Die Kontonummern vieler Kunden von Hanseservice wurden verwendet, um Abbuchungen ohne Einwilligung der Kontoinhaber vorzunehmen. Das hat der Öffentlichkeit verdeutlicht, dass Datenschutz und Privat­sphäre nicht nur die abstrakten Begriffe idealistischer Bürgerrechtler sind. Auch wer den staatlichen Angriffen auf den Datenschutz gleichgültig begegnet, weil er »nichts zu verbergen« hat, wie es häufig heißt, muss zumindest seine Kontodaten verstecken.
Nun übertreffen sich diejenigen mit Vorschlägen zur Verbesserung des Datenschutzes, die diesen in den vergangenen Jahren vor allem als Hindernis für die Terror- und Kriminalitätsbekämpfung gesehen haben. Um den offensicht­lichen Widerspruch zwischen den derzeitigen Forderungen nach einem besseren Datenschutz und der Erweiterung staatlicher Überwachung aufzulösen, berufen sich autoritäre Innenpoli­tiker auf den vermeintlichen Unterschied zwischen dem staatlichen und privatwirtschaftlichen Sammeln von Daten. Dieter Wiefels­pütz, der innenpolitische Sprecher der SPD, zieht die Grenze auf der Webseite »abgeordnetenwatch.de« so: »Im staatlichen Bereich ist der Datenschutz grundsätzlich gewährleistet. Im privatwirtschaftlichen Bereich sieht das offenbar ganz anders aus.« Eine Begründung für seinen Glauben an den staatlichen Datenschutz bleibt Wiefelspütz schuldig. Sie dürfte ihm schwer fallen: So greift beispielsweise die Bundesagentur für Arbeit nach Angaben des Betreibers der Personensuchmaschine Yasni mehr als 20 000 Mal im Monat auf den Dienst zu, vermutlich um Arbeitslosen hinterherzuschnüffeln.

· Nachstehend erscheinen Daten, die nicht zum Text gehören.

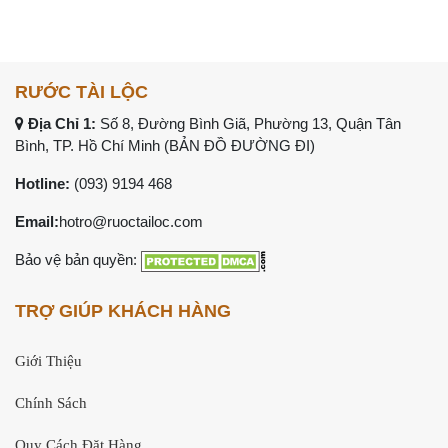
RƯỚC TÀI LỘC
Địa Chỉ 1:
Số 8, Đường Bình Giã, Phường 13, Quận Tân
Bình, TP. Hồ Chí Minh (
BẢN ĐỒ ĐƯỜNG ĐI
)
Hotline:
(093) 9194 468
Email:
hotro@ruoctailoc.com
Bảo vệ bản quyền:
TRỢ GIÚP KHÁCH HÀNG
Giới Thiệu
Chính Sách
Quy Cách Đặt Hàng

Ein Parteikollege von Wiefelspütz, Sebastian Edathy, kündigte in seiner Funktion als Vorsitzender des Bundestagsinnenausschusses ein Krisentreffen nach der Sommerpause an, auf dem ein verbessertes Datenschutzgesetz erarbeitet werden soll. Wie fast alle Abgeordneten aus der Großen Koalition gehörte Edathy zu der großen Mehrheit, die vor weniger als einem Jahr dem Gesetz zur Vorratsdatenspeicherung zugestimmt haben. Es verpflichtet Telekommunikationsunternehmen, fast das gesamte Kommunikationsverhalten ihrer Kunden zu protokollieren und sechs Monate lang zu speichern.
Zurzeit setzen sich zahlreiche weitere Koalitionspolitiker für einen verbesserten Datenschutz ein: Die Justizministerin Brigitte Zypries (SPD) und der SPD-Parteivorsitzende Kurt Beck, der Verbraucherschutzminister Horst Seehofer (CSU) sowie der stellvertretende Vorsitzende der CDU/CSU-Bundestagsfraktion, Wolfgang Bosbach, und der nordrhein-westfälische Ministerpräsident Jürgen Rüttgers (CDU) haben sich offenbar schon darauf geeinigt, dass Unternehmen künftig die Daten ihrer Kunden nur noch mit deren ausdrücklicher Zustimmung weitergeben dürfen, während sie der Verwendung der Informationen bislang ausdrücklich widersprechen mussten. Der Bundeswirtschaftsminister Michael Glos (CSU) hat sogar vorgeschlagen, den Handel mit persönlichen Daten zu verbieten.
Sicherheitspolitiker wollen indes vermeiden, dass die Diskussion um den Datenschutz Auswirkungen auf die staatlichen Datensammlungen hat. August Hanning, Staatssekretär im ­Innenministerium, sagte dazu in der »Tagesschau«: »Wenn ich Datenschutz betreibe, kom­me ich in die Gefahr, Täterschutz zu betreiben.« Die Vorratsdatenspeicherung, die erst vor wenigen Wochen eingeführte bundesweite persönli­che Identifikationsnummer des Finanzamts und das von CDU-Politikern geplante zentrale Melde­register sollen von der Debatte unberührt bleiben.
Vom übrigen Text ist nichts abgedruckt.